Ms Curran was bringing college friends to a party in Shannon and agreed that it was her first time to drive a car-load of people.

She agreed with counsel for the Murphy family, Lorcan Connolly BL, that she didn’t recall veering out of the slow lane to the fast lane before impact. Mr Connolly said that passengers in Ms Curran’s car also recalled being in the fast lane for minutes.

The crash occurred at around 4pm and off duty medical professional Barbara Slevin told the inquest she was on her way home from work from University Hospital Limerick (UHL) and went to the scene and performed CPR on Mr Murphy after being told that he had a slight pulse. However, after administering CPR, Ms Slevin could not find any pulse.

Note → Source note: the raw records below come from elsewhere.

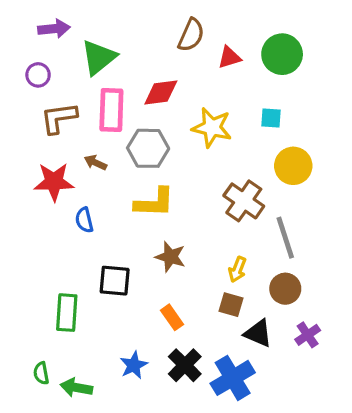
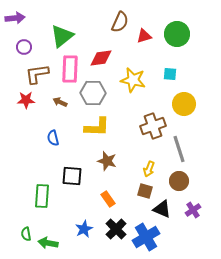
purple arrow: (54, 29) -> (15, 18), moved
red star: (54, 182) -> (26, 100), moved, size x0.7
brown cross: (244, 201) -> (153, 126), turned 35

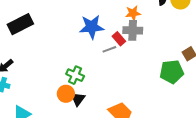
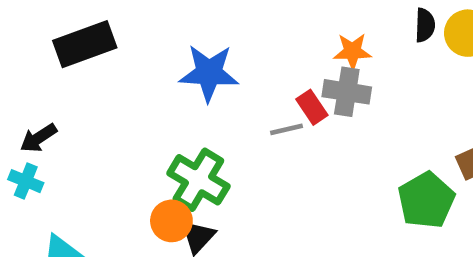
blue star: (92, 27) -> (209, 73), moved
green pentagon: (172, 72) -> (426, 200), turned -30
green cross: (75, 75) -> (198, 180), size x1.4

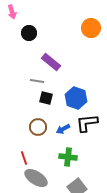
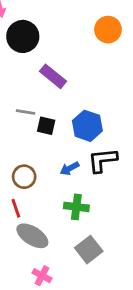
black circle: (29, 33) -> (23, 36), size x1.5
gray line: (37, 81) -> (26, 112), moved
brown circle: (38, 127) -> (24, 177), moved

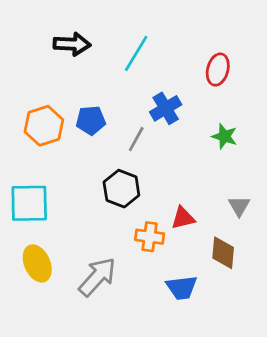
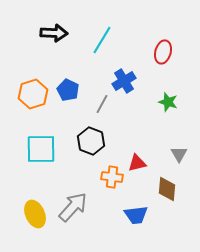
blue pentagon: (91, 120) -> (68, 90), turned 30
cyan square: (29, 203) -> (41, 149), moved
yellow ellipse: (37, 263) -> (35, 214), moved

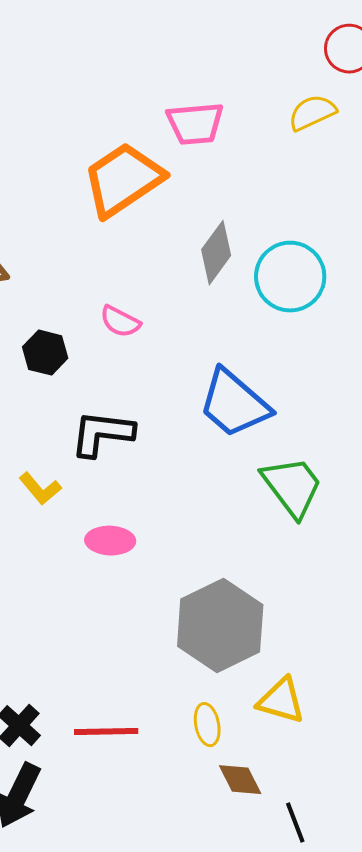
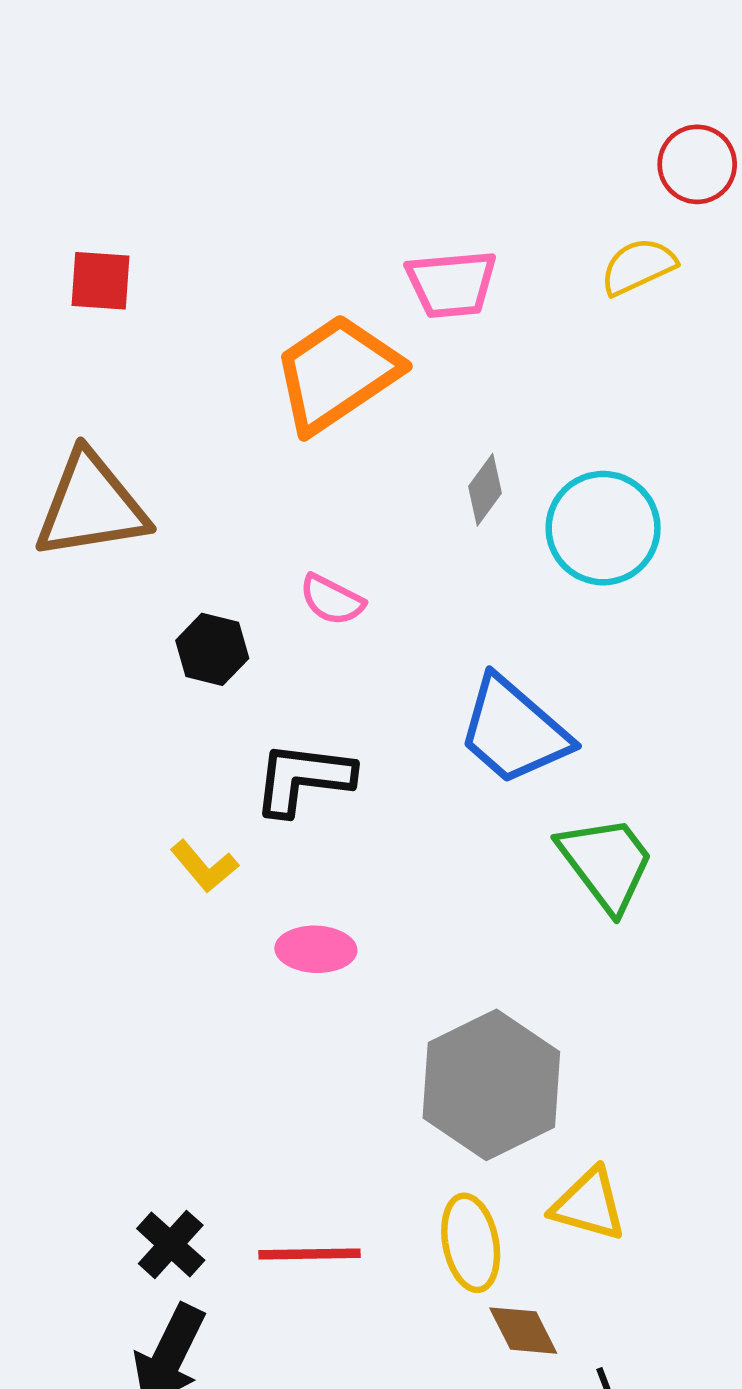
gray diamond: (216, 253) -> (485, 490), size x0.7
yellow ellipse: (207, 725) -> (471, 1243), size x1.4

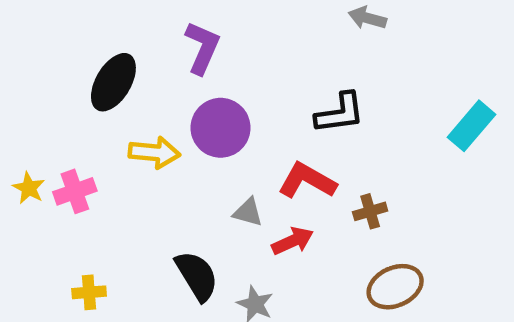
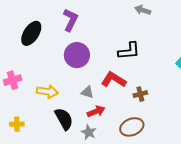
yellow arrow: (154, 153) -> (47, 92), moved
red arrow: (293, 241) -> (96, 111), moved
brown ellipse: (395, 287) -> (132, 127), moved

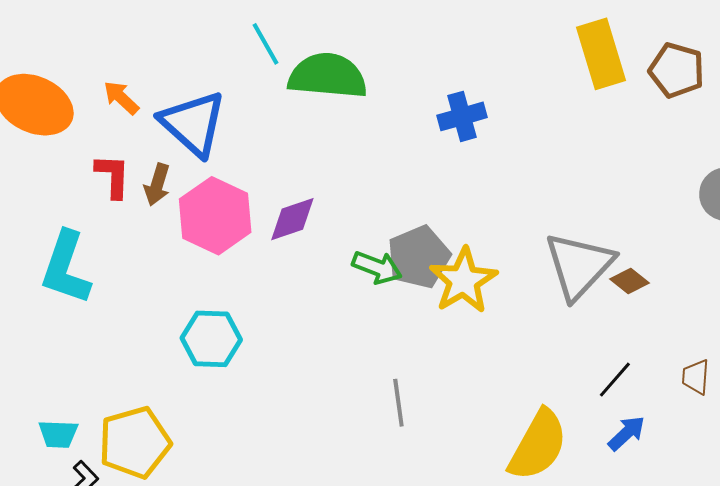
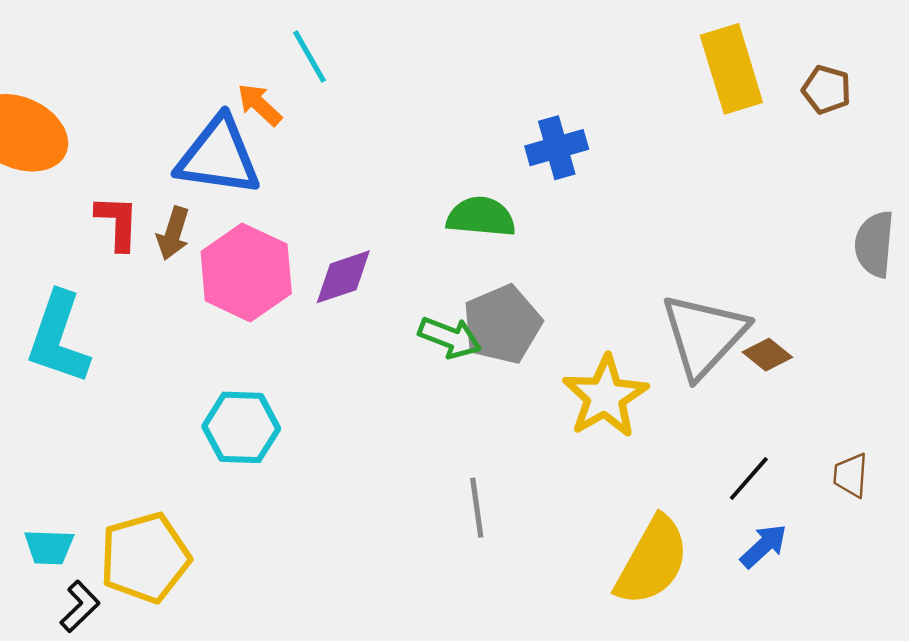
brown pentagon: (677, 70) -> (827, 90), size x0.7
green semicircle: (328, 76) -> (481, 217), moved, size x0.7
orange arrow: (121, 98) -> (260, 105), moved
blue triangle: (193, 123) -> (218, 156), turned -34
yellow star: (463, 281) -> (605, 396), moved

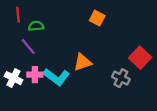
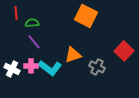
orange square: (97, 18) -> (86, 16), size x1.6
purple line: (28, 46) -> (34, 42), moved
gray cross: (121, 78) -> (97, 67), moved

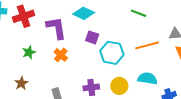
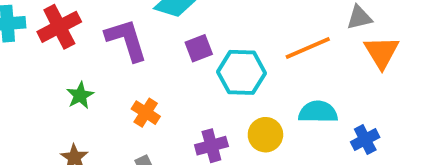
purple square: (92, 37) -> (199, 48), turned -32
orange cross: (61, 55) -> (146, 113), moved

Ms Slevin told the inquest that the motorbike passed her out on the roadway earlier and she said “the speed of the bike struck me as it was unsafe”.

Mr Murphy was pronounced dead at the scene at 4.24pm. The inquest was told that there was no evidence of drugs or alcohol in Mr Murphy’s system and Ms Curran was also negative when tested at the roadside by Gardaí.

Mr Connolly told the inquest that the preponderance of evidence is that the accident occurred when the Skoda moved into the fast lane as Mr Murphy was travelling in the fast lane causing him to brake violently and the biker was thrown from the motorbike.

A Garda Forensic Collision Report estimated that the speed of Mr Murphy’s motorcycle “at the start of the locked wheel was not less than 155 km per hour”.

A post mortem found that Mr Murphy died from brain injuries consistent with a road traffic accident.

Clare County Coroner Isobel O’Dea found that the cause of death was in accordance with the medical evidence with injuries consistent with a road traffic accident.